(539d) Recent Developments in Evapoporometry for Characterizing the Pore-Size Distribution of Membranes

Recent
Developments in Evapoporometry for Characterizing the Pore-Size Distribution of
Membranes

William B. Krantz, Alan
R. Greenberg, Elmira
Kujundzic,
Adrian
Yeo, and Seyed S.
Hosseini

Evapoporometry (EP)is
a novel means for characterizing the pore-size distribution in membranes. It is
based on the principle that the vapor pressure is affected by the curvature of
a volatile liquid contained in a porous material, which is described by the
Kelvin equation.  If a wetting liquid is
used to saturate the pores, the vapor pressure will be depressed, whereas if a
non-wetting liquid is used, the vapor pressure will be enhanced.  EP involves first saturating the membrane
with a volatile liquid that is not a solvent or swelling agent for the membrane
material. The sample is then placed in a specially designed test cell that is
placed on a microbalance that permits measuring sample mass as a function of
time.  The slope of the mass versus time
curve provides the evaporation rate, which can then be related to the vapor
pressure at the interface between the liquid in the porous material and the
ambient gas phase.  The vapor pressure in
turn can be related to the pore diameter via the Kelvin equation.  If the porous material is pre-saturated with
a wetting volatile liquid, the evaporation rate will monotonically decrease as
a function of time.  This behavior
results because the liquid will evaporate progressively from the largest to the
smallest pores.

The accuracy and
reproducibility of EP are confirmed by characterizing the pore-size
distribution of 100 nm Anopore membranes.
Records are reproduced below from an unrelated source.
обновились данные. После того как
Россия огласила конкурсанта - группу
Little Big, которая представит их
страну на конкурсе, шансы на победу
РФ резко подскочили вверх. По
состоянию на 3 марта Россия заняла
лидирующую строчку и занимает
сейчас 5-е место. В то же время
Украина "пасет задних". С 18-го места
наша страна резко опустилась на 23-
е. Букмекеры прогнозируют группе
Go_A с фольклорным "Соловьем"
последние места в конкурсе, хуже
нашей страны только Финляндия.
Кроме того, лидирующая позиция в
The latter are an alumina-based
inorganic membrane that has very regular non-interconnected columnar pores. The
results of EP characterization are compared with SEM measurements and with SEM and
AFM analyses of other investigators. EP is also used to characterize 20 nm and
50 nm commercial PVDF membranes and compared with an independent
characterization of the pore-size distribution via displacement porometry. This
comparison reveals substantial compaction effects during the displacement
porometry analyses that shift the pore-size distribution towards smaller pores.
This observation is not surprising since pressures as high as 30 bar were
required for the liquid displacement. However, it underscores one of the
advantages of EP in that it permits characterizing the pore-size distribution
of fragile and compressible membrane materials since it can be done at
atmospheric pressure.

Other advantages as
well as the limitations of EP will be discussed. In particular, a detailed
error analysis is presented that shows that EP is a very accurate method for
characterizing small pores, 2-100 nm, but incurs significant error for pores
larger than approximately 200 nm. Although EP is applied to flat sheet membranes
in the work presented here, the use of this technique for other applications
will be outlined.